Suppression du droit voisin
Aujourd’hui, les éditeurs sont pénalisés par la lourdeur et la complexité des démarches pour prouver que les auteurs (journalistes, photographes, etc.) leur ont bien cédé leurs droits. Le rapport de Therese Comodini Corchia supprime ce droit voisin, pour le remplacer par une « présomption de représentation des auteurs » se voulant plus simple et plus adaptée à des procédures judiciaires.
Mais « cela va affaiblir le texte ; les éditeurs resteraient en mauvaise position pour négocier en amont l’utilisation de leurs contenus », alerte un expert de la Commission européenne. « Le « droit voisin » répondrait aux défis majeurs des éditeurs qui cherchent à financer une presse indépendante et un journalisme professionnel face au vol généralisé de leurs contenus digitaux », souligne un communiqué commun de quatre organisations d’éditeurs de presse européens.
Selon eux, l’approche de la rapporteur « encouragerait les procédures judiciaires au lieu d’inciter à utiliser des licences de contenus » négociées en amont.
Bras de fer
Les agences montent aussi au front : « Les moteurs de recherche sont devenus des banques de données tirant profit de contenus qu’ils n’ont ni créés ni financés.

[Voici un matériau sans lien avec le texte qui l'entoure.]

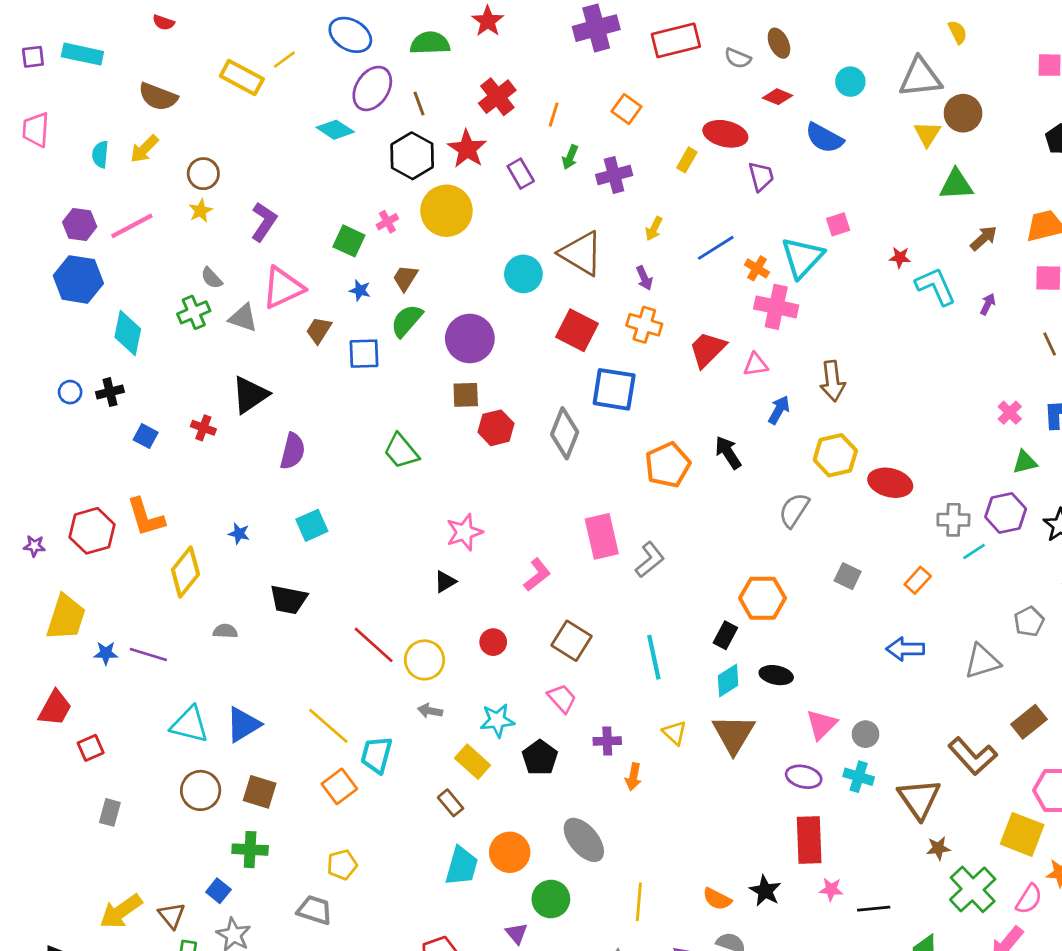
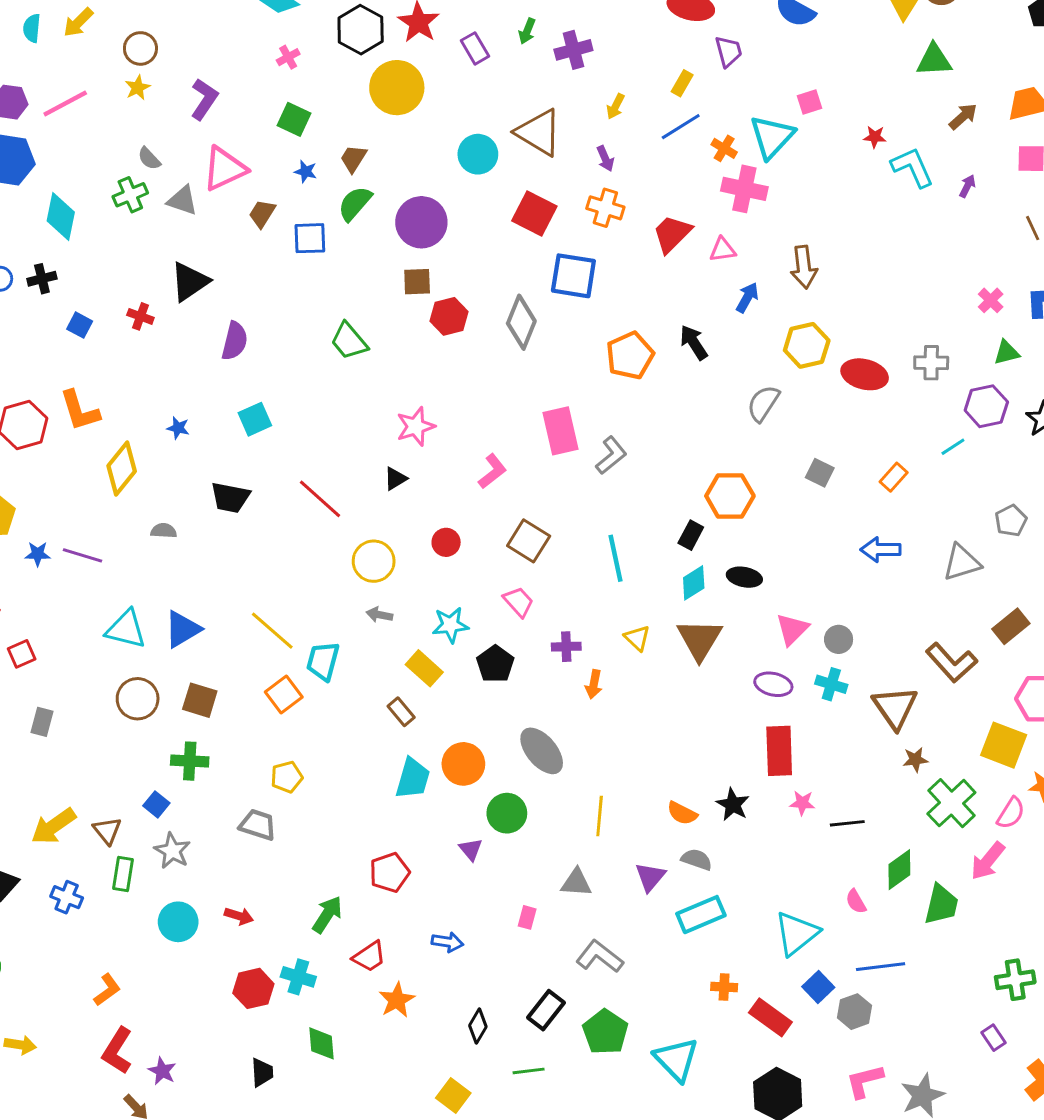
yellow rectangle: (687, 160) -> (682, 83), moved
pink cross: (387, 222) -> (288, 57), moved
gray cross: (953, 520) -> (931, 363), moved
red line: (374, 645) -> (320, 499), moved

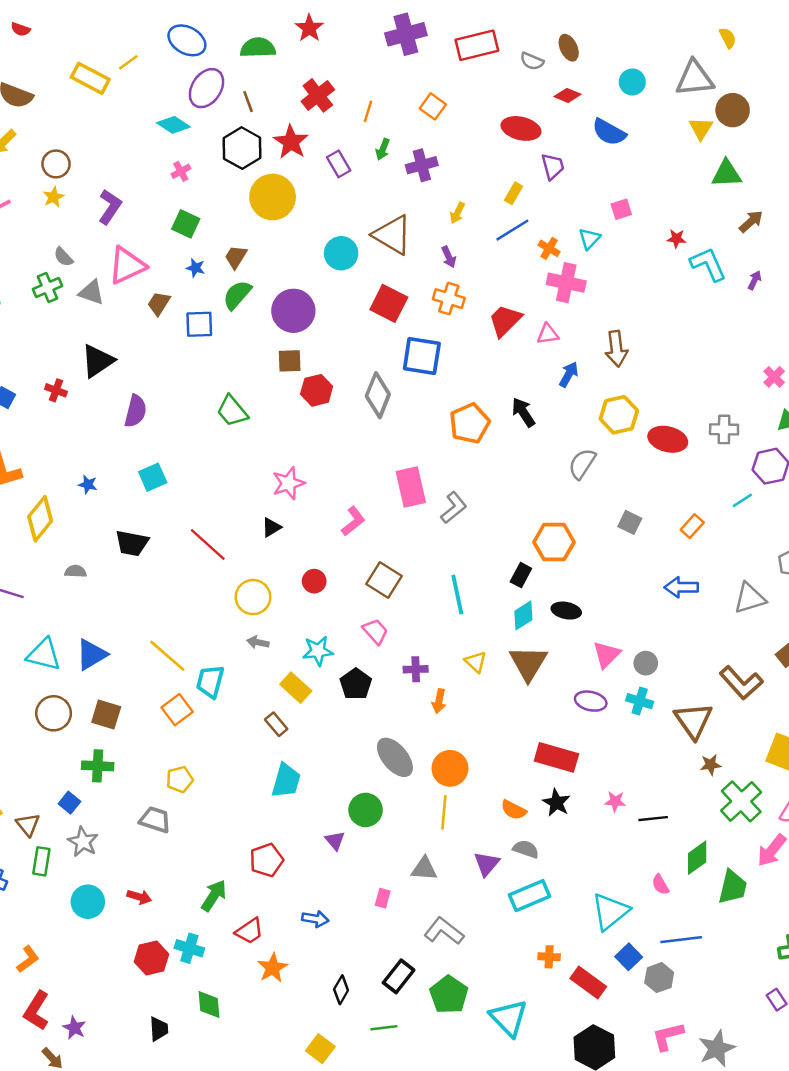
cyan triangle: (772, 137) -> (589, 239), size x0.6
red rectangle: (779, 751) -> (556, 757), moved, turned -72
orange circle: (463, 764) -> (450, 768), moved

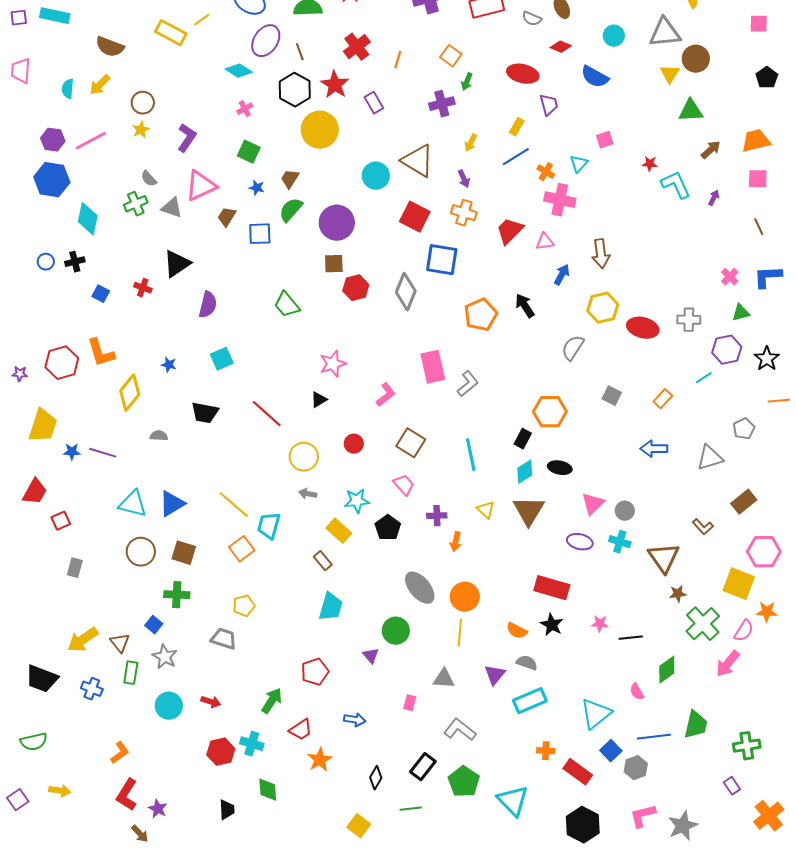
green arrow: (383, 149) -> (467, 82), moved
brown L-shape: (741, 683) -> (703, 527), size x0.6
green trapezoid: (733, 887) -> (696, 725), moved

Il est crucial que des droits voisins soient créés », insiste l’AFP dans un communiqué.
Le bras de fer est lancé, comme le laissent augurer les premiers échanges en commission au Parlement, mercredi. Y compris au sein du PPE, le plus gros groupe du Parlement, dont est issue la rapporteur mais qui a salué cet hiver la création d’un droit voisin.
« La presse est face à des défis vitaux. Il faut un vrai droit voisin, pas le dispositif trop étriqué que propose la rapporteur », y insiste l’eurodéputée Constance Le Grip. Mercredi, en séance, le SND (socialistes) et l’Adle (libéraux) ont défendu cette même ligne.
S’il faut payer pour tous les liens, les plus petits agrégateurs et moteurs seront étouffés
Le droit voisin a toutefois de nombreux et actifs détracteurs, regroupant l’industrie du net et des défenseurs de la liberté et des consommateurs, emmenés par l’eurodéputée du parti Pirate Julia Reda. Ils estiment que le projet de la Commission reprend la logique, jugée éculée, des « taxes google news » et rappellent qu’elles ont échoué en Allemagne et en Espagne, les journaux y perdant un précieux trafic.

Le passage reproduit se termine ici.